FEATURE ARTICLE
Animal Contests as Evolutionary Games
Paradoxical behavior can be understood in the context of evolutionary stable strategies. The trick is to discover which game the animal is playing
Mike Mesterton-Gibbons, Eldridge Adams
The Value of Game Theory
It is not unusual for an exercise in game theory to remain partially inconclusive. On the one hand, game-theoretic models are valuable because they suggest ways to test new ideas. The damselfly model suggests a test—whether the reserves of the loser correlate positively with contest duration—for an evolutionary stable strategy in which the contestants cannot assess their opponents' strength. The stomatopod model suggests a test—whether animals that threaten and lose pay higher costs than those that lose without threatening—for the idea of an evolutionary stable strategy with partial bluffing. Finally, the spider model suggests a test—whether an intruder is almost as likely as an owner to win an actual fight—for the idea of an anti-Bourgeois evolutionary stable strategy. On the other hand, suggesting a test is not the same thing as conducting it, and the difficulties of doing so should not be underestimated. For example, the only way to measure resource-holding potential is to precipitate actual fights, which may be far from easy in a species as reclusive as the spider O. civitas.

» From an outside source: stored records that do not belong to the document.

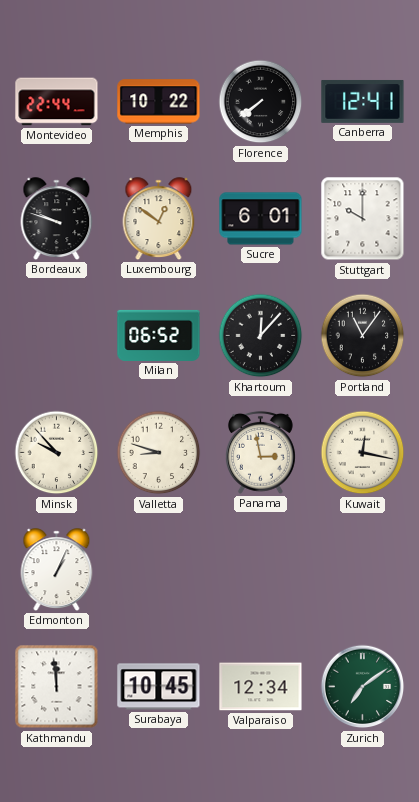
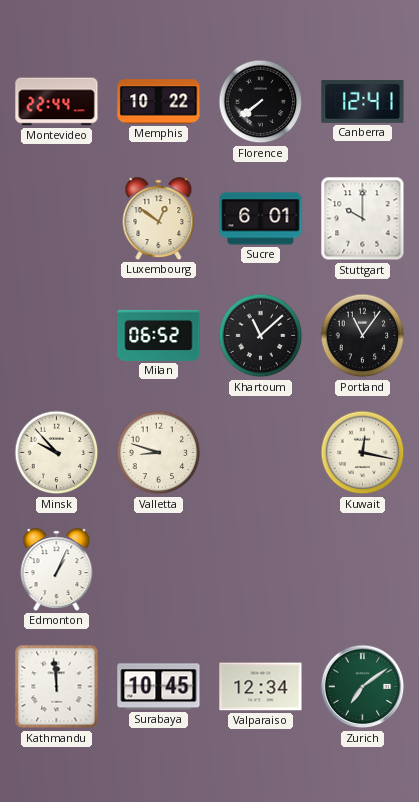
Bordeaux: 9:48 -> none
Khartoum: 12:07 -> 11:08
Panama: 2:58 -> none
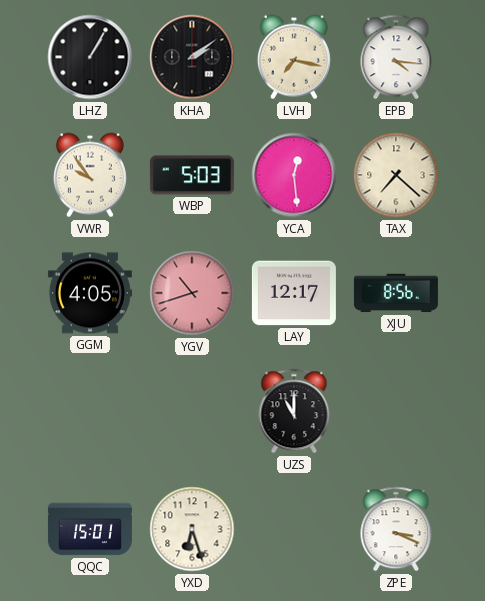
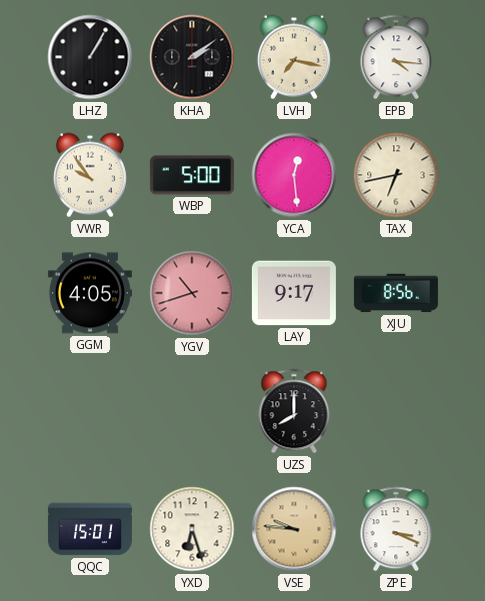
WBP: 5:03 -> 5:00
TAX: 7:22 -> 6:43
LAY: 12:17 -> 9:17
UZS: 11:00 -> 8:00
VSE: none -> 9:46
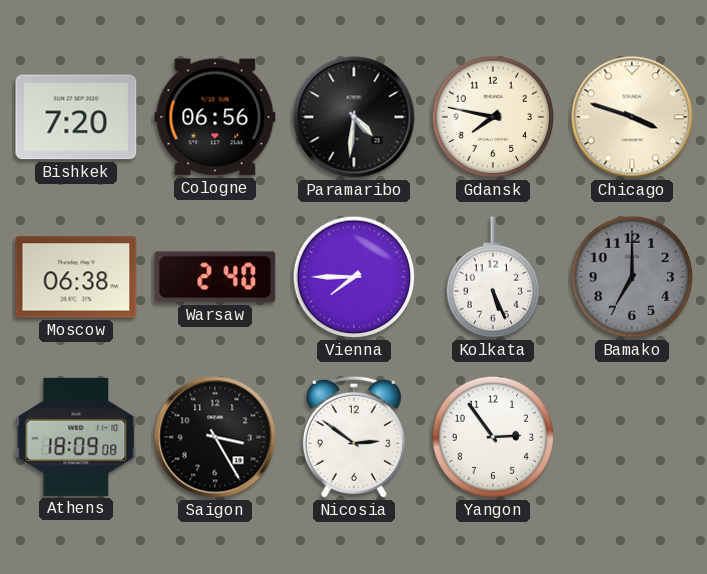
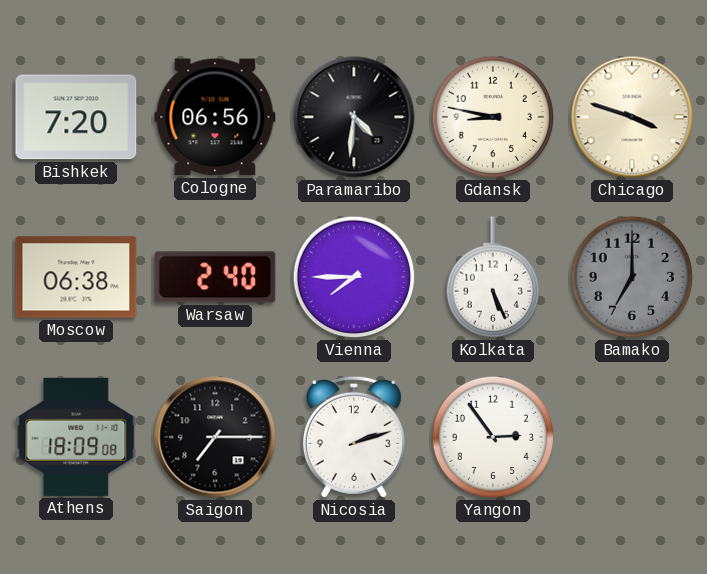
Gdansk: 7:47 -> 8:47
Saigon: 3:25 -> 7:15
Nicosia: 2:51 -> 2:12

In fact, the difficulties of testing the predictions of evolutionary game theory have led some to question its value. But games are not valuable solely because they suggest ways to test new ideas. They are also valuable because they allow us to explore the logic of a verbal argument rigorously, assuming biologically realistic ecotypes, and to determine when it is true and when it is false. As these cases illustrate, game theory often demonstrates what is difficult to intuit. As a result of exploring damselfly duels, we now understand that victory by stronger animals need not imply that strength is being assessed. As a result of investigating stomatopod strife, we now understand how bluffing can persist at a high frequency. And through analyzing spider spats, we now understand how a non-fighting population of usurpers can evolve, under decreasing predation, from a fighting population that ignores the asymmetry of ownership.
Perhaps non-assessment of strength, high-frequency bluffing and sequential displacement are all remarkably rare in nature. For example, the domino effect has not been observed in colonial spiders other than O. civitas. But it is rarely the commonplace that piques our interest. Rather, it is strange behavior that engages our attention and spurs us on to deeper understanding, even of the commonplace. In that regard, evolutionary games have proved their usefulness over and over again. They have become indispensable analytical tools toward progress in behavioral ecology.